A version of this piece originally appeared in the St. Paul Pioneer Press on Feb. 4, 2018
Winners engage in strategic planning. They gather the players and identify the big goals. Where do you want to be in 10 years? What steps will you take to get there? What resources will you put towards achieving your goals?
There certainly are people who perform short and long-term planning in their personal lives. They may have placed directives in a file folder with end-of-life instructions, down to the finest detail: I want this hymn sung and these Bible passages read at my funeral before I’m cremated. And do not resuscitate me.
But many of us don’t have a plan. We are reactive, which means we’re playing from behind when dealing with life – or death – issues.
Most young Americans do not have a will or other directives. Yet, all homeowners and parents have great incentive to create them. Who will care for the children if they are suddenly without parents? What will happen to the family home?
With age comes an appreciation for the benefit of making one’s preferences known. So seniors are more likely to have a will or trust and a health care directive.

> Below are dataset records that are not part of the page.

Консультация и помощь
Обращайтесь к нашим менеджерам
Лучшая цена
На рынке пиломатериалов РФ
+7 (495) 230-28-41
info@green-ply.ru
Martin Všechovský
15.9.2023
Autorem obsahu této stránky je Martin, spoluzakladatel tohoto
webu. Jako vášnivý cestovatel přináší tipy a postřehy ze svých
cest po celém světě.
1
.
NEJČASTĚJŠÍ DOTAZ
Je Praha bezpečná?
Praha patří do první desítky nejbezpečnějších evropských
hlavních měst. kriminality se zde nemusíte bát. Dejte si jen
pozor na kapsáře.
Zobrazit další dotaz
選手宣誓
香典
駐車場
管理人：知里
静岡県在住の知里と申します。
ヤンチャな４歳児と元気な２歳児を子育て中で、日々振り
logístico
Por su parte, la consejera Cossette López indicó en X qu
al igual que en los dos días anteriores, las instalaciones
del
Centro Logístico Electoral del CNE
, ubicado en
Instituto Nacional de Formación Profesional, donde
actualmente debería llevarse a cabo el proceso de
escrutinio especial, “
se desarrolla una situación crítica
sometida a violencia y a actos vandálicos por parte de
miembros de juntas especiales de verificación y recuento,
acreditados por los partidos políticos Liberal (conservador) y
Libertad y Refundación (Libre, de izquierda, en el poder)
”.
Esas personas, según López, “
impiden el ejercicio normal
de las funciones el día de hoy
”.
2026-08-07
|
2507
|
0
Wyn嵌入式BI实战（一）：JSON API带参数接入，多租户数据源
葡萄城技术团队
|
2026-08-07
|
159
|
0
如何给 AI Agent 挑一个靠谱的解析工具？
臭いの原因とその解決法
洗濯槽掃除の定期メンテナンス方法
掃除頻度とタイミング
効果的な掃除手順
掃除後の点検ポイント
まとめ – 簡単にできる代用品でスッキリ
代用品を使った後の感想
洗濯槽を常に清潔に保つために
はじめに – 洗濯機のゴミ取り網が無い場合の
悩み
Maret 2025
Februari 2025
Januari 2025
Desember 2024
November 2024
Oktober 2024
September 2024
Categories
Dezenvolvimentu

Some assume life planning is just for the wealthy but it’s for anyone who wants to proactively manage his affairs. It’s about avoiding acrimony and angst among loved ones and ensuring assets – however vast or limited – go to the desired recipients. It’s about scoring big points with those who matter most.
Today’s families are changing dramatically and have different needs and considerations that need to be addressed. Same sex, blended, military, multi-generational, multi-cultural, special needs, adoptive – the more complex the issues, the greater the need for planning.

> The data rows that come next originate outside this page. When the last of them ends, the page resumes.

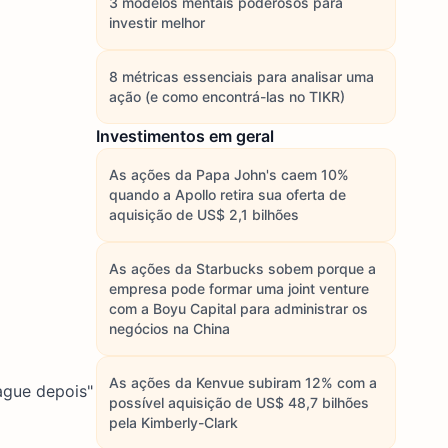
3 modelos mentais poderosos para
investir melhor
8 métricas essenciais para analisar uma
ação (e como encontrá-las no TIKR)
Investimentos em geral
As ações da Papa John's caem 10%
quando a Apollo retira sua oferta de
aquisição de US$ 2,1 bilhões
As ações da Starbucks sobem porque a
empresa pode formar uma joint venture
com a Boyu Capital para administrar os
negócios na China
As ações da Kenvue subiram 12% com a
ague depois"
possível aquisição de US$ 48,7 bilhões
pela Kimberly-Clark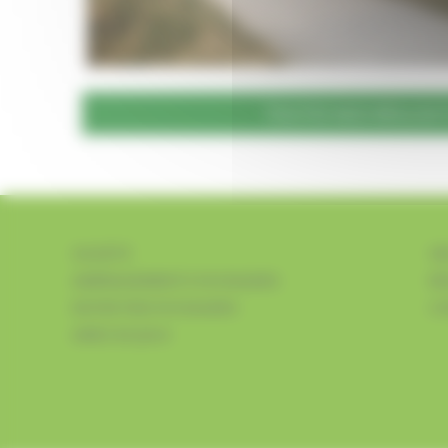
TOUTES NOS RÉALISA
SOCIÉTÉ
VR
AMÉNAGEMENTS PAYSAGERS
RÉ
ENTRETIEN PAYSAGERS
C
AIRES DE JEUX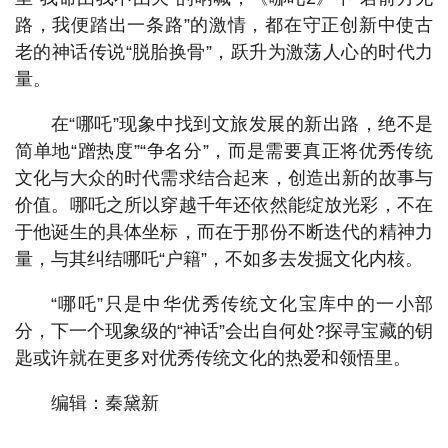
路，我便踏出一条路”的激情，都在守正创新中使古
老的神话传说“脱胎换骨”，跃升为激荡人心的时代力
量。
在“哪吒”现象中找到文旅发展的新出路，绝不是
简单地“蹭热度”“争名分”，而是需要真正将优秀传统
文化与大众的时代需求结合起来，创造出新的故事与
价值。哪吒之所以穿越千年还依然能绽放光彩，不在
于他诞生的具体坐标，而在于那份不断迭代的精神力
量，与其纠结哪吒“户籍”，不如多去发掘文化内核。
“哪吒”只是中华优秀传统文化宝库中的一小部
分，下一个现象级的“神话”会出自何处?探寻宝藏的钥
匙或许就在更多对优秀传统文化的热爱和领悟里。
编辑：秦黛新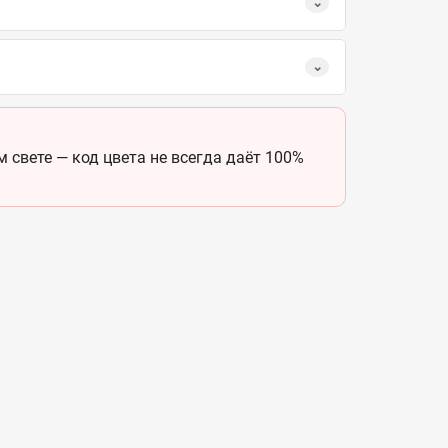
⌄
⌄
 свете — код цвета не всегда даёт 100%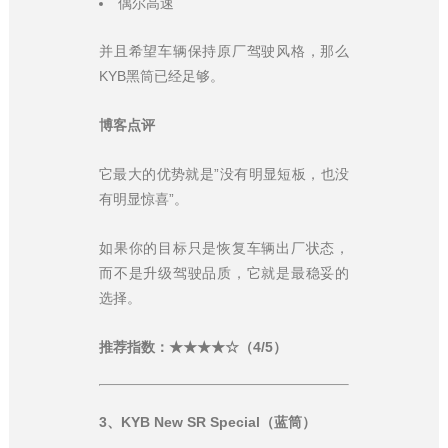
偶尔高速
并且希望车辆保持原厂驾驶风格，那么
KYB黑筒已经足够。
博客点评
它最大的优势就是”没有明显短板，也没
有明显惊喜”。
如果你的目标只是恢复车辆出厂状态，
而不是升级驾驶品质，它就是最稳妥的
选择。
推荐指数：★★★★☆（4/5）
3、KYB New SR Special（蓝筒）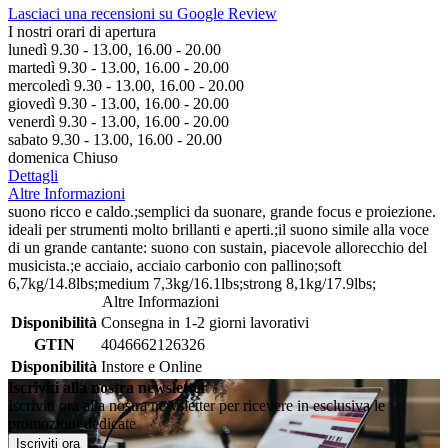
Lasciaci una recensioni su Google Review
I nostri orari di apertura
lunedì 9.30 - 13.00, 16.00 - 20.00
martedì 9.30 - 13.00, 16.00 - 20.00
mercoledì 9.30 - 13.00, 16.00 - 20.00
giovedì 9.30 - 13.00, 16.00 - 20.00
venerdì 9.30 - 13.00, 16.00 - 20.00
sabato 9.30 - 13.00, 16.00 - 20.00
domenica Chiuso
Dettagli
Altre Informazioni
suono ricco e caldo.;semplici da suonare, grande focus e proiezione.
ideali per strumenti molto brillanti e aperti.;il suono simile alla voce
di un grande cantante: suono con sustain, piacevole allorecchio del
musicista.;e acciaio, acciaio carbonio con pallino;soft
6,7kg/14.8lbs;medium 7,3kg/16.1lbs;strong 8,1kg/17.9lbs;
Altre Informazioni
Disponibilità
Consegna in 1-2 giorni lavorativi
GTIN
4046662126326
Disponibilità
Instore e Online
Iscriviti alla nostra newsletter
Iscriviti ora alla nostra newsletter per ricevere in esclusiva le
promozioni dedicate
Iscriviti ora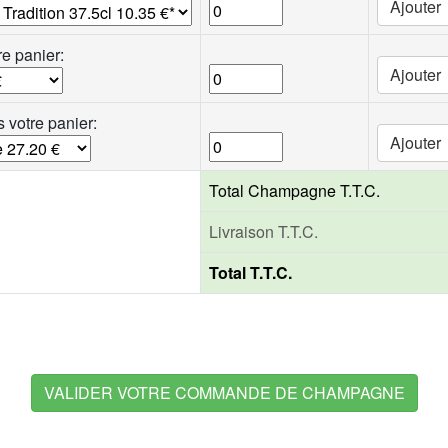
Ajouter
re panier:
Ajouter
 votre panier:
Ajouter
Total Champagne T.T.C.
Livraison T.T.C.
Total T.T.C.
VALIDER VOTRE COMMANDE DE CHAMPAGNE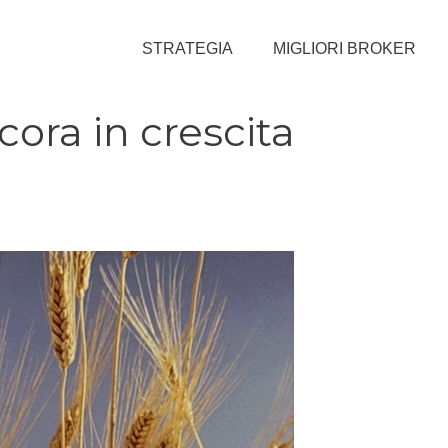
STRATEGIA
MIGLIORI BROKER
cora in crescita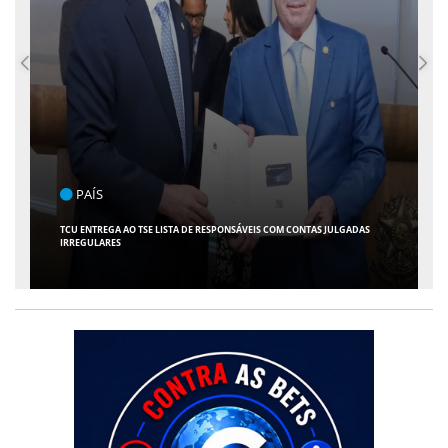
ENTRETENIMENTO
ARACAJU RECEBE ESPETÁCULO INFANTIL "SPIDEY E SEUS AMIGOS" COM
AVENTURA AO VIVO NO TEATRO ATHENEU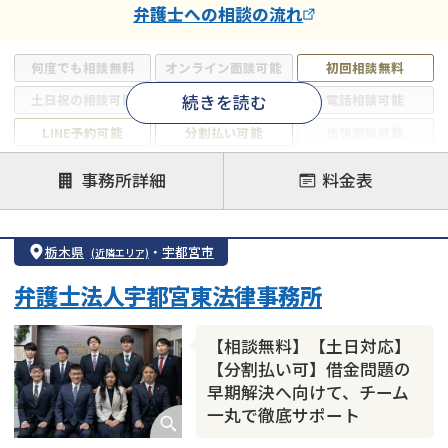
弁護士
への相談の流れ
何度でも相談無料
オンライン面談可能
初回相談無料
続きを読む
土日祝の相談可能
19時以降電話可能
電話相談可能
LINE予約可能
分割払い可能
出張面談可能
後払い可能
事務所詳細
料金表
注力案件
借金返済相談・交渉
自己破産
任意整理
栃木県
・
宇都宮市
(近隣エリア)
個人再生
時効援用
過払い金返還請求
弁護士法人宇都宮東法律事務所
会社破産・法人破産
住宅ローン
消費者金融・サラ金
カードローン
闇金
奨学金
【相談無料】【土日対応】
【分割払い可】借金問題の
早期解決へ向けて、チーム
一丸で徹底サポート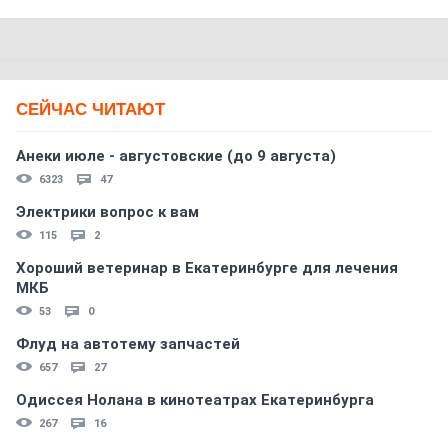
СЕЙЧАС ЧИТАЮТ
Анеки июле - августовские (до 9 августа)
6323
47
Электрики вопрос к вам
115
2
Хороший ветеринар в Екатеринбурге для лечения
МКБ
53
0
Флуд на автотему запчастей
657
27
Одиссея Нолана в кинотеатрах Екатеринбурга
267
16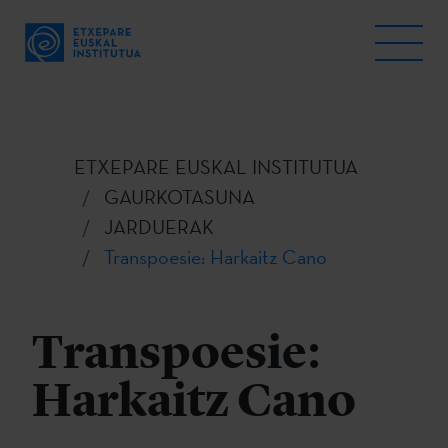
ETXEPARE EUSKAL INSTITUTUA
GAURKOTASUNA
JARDUERAK
Transpoesie: Harkaitz Cano
Transpoesie:
Harkaitz Cano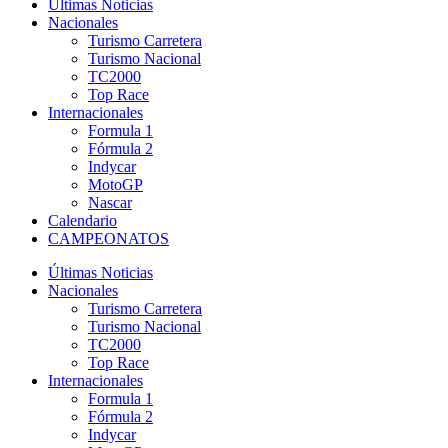
Últimas Noticias
Nacionales
Turismo Carretera
Turismo Nacional
TC2000
Top Race
Internacionales
Formula 1
Fórmula 2
Indycar
MotoGP
Nascar
Calendario
CAMPEONATOS
Últimas Noticias
Nacionales
Turismo Carretera
Turismo Nacional
TC2000
Top Race
Internacionales
Formula 1
Fórmula 2
Indycar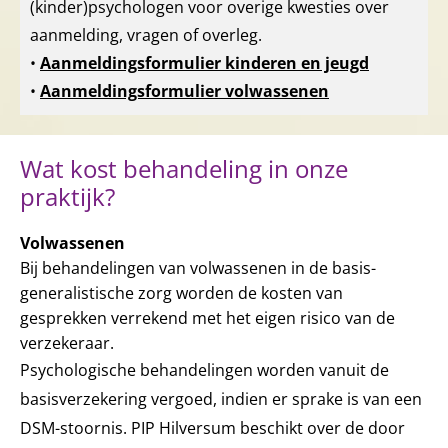
(kinder)psychologen voor overige kwesties over
aanmelding, vragen of overleg.
•
Aanmeldingsformulier kinderen en jeugd
•
Aanmeldingsformulier volwassenen
Wat kost behandeling in onze
praktijk?
Volwassenen
Bij behandelingen van volwassenen in de basis-
generalistische zorg worden de kosten van
gesprekken verrekend met het eigen risico van de
verzekeraar.
Psychologische behandelingen worden vanuit de
basisverzekering vergoed, indien er sprake is van een
DSM-stoornis. PIP Hilversum beschikt over de door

And yet, we live in the moment, consumed by daily duties.
We race to the first meeting of the day, coffee in one hand, cell phone in the other, determined, but unable, to park life at the door from 8 to 5.
Because the dog ate a chocolate bar and needs to see the vet.

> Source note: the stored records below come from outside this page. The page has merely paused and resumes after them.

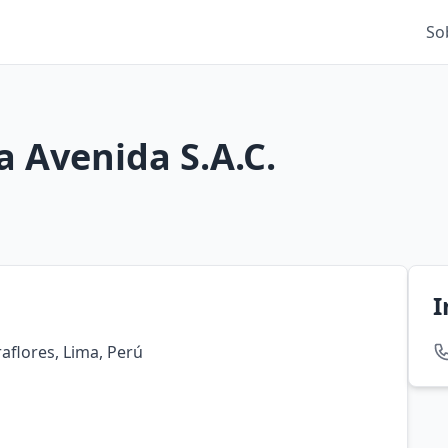
So
a Avenida S.A.C.
I
aflores, Lima, Perú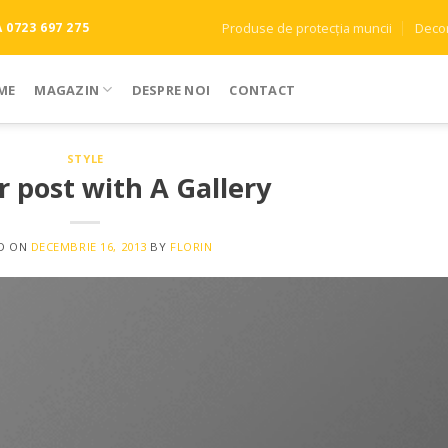
Produse de protecția muncii
Decor
0723 697 275
ME
MAGAZIN
DESPRE NOI
CONTACT
STYLE
 post with A Gallery
D ON
DECEMBRIE 16, 2013
BY
FLORIN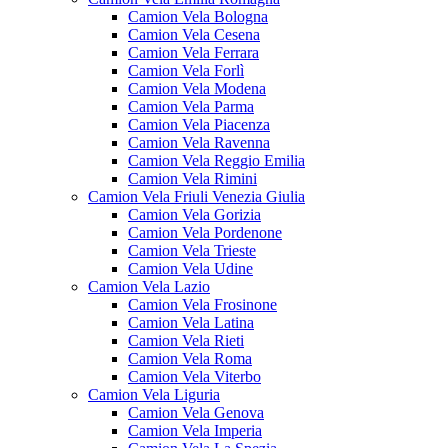
Camion Vela Bologna
Camion Vela Cesena
Camion Vela Ferrara
Camion Vela Forlì
Camion Vela Modena
Camion Vela Parma
Camion Vela Piacenza
Camion Vela Ravenna
Camion Vela Reggio Emilia
Camion Vela Rimini
Camion Vela Friuli Venezia Giulia
Camion Vela Gorizia
Camion Vela Pordenone
Camion Vela Trieste
Camion Vela Udine
Camion Vela Lazio
Camion Vela Frosinone
Camion Vela Latina
Camion Vela Rieti
Camion Vela Roma
Camion Vela Viterbo
Camion Vela Liguria
Camion Vela Genova
Camion Vela Imperia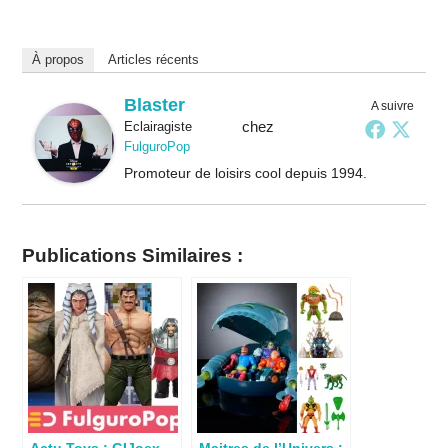
À propos
Articles récents
Blaster
A suivre
chez
Eclairagiste
FulguroPop
Promoteur de loisirs cool depuis 1994.
Publications Similaires :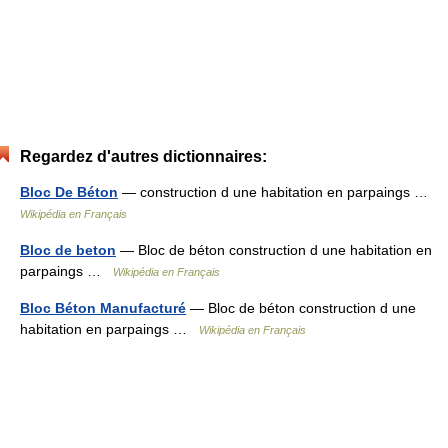
Regardez d'autres dictionnaires:
Bloc De Béton
— construction d une habitation en parpaings …
Wikipédia en Français
Bloc de beton
— Bloc de béton construction d une habitation en
parpaings …
Wikipédia en Français
Bloc Béton Manufacturé
— Bloc de béton construction d une
habitation en parpaings …
Wikipédia en Français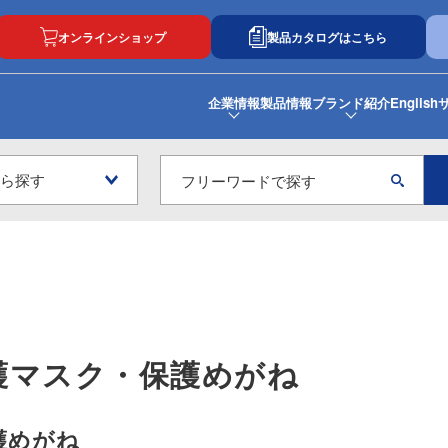
オンラインショップ
製品カタログはこちら
企業情報
製品情報
ブランド紹介
English
護マスク・保護めがね
護めがね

The furnace is out and it’s six below zero.
Dad is calling about mom’s fading memory, unsteady gait, and resistance to moving to an assisted living facility.
Those long-term issues– insurance, college savings, and retirement – will just have to wait. After all, we have lots of time. And who wants to think about disability and death, anyway?
It’s a curious phenomenon in our society. We live in fear of death, though we know it’s going to claim us. So, often we just don’t think or talk about death – or even the various interruptions that can make life complicated and overwhelming.
But one day the call comes and one conversation changes everything. It might be a cancer diagnosis, a layoff at work, a mass shooting, or a car accident. We punt because we haven’t anticipated or planned for the really tough stuff.
We don’t appreciate the freedom and relief that come from tackling it while we’re clear-headed and unburdened by grief or shock.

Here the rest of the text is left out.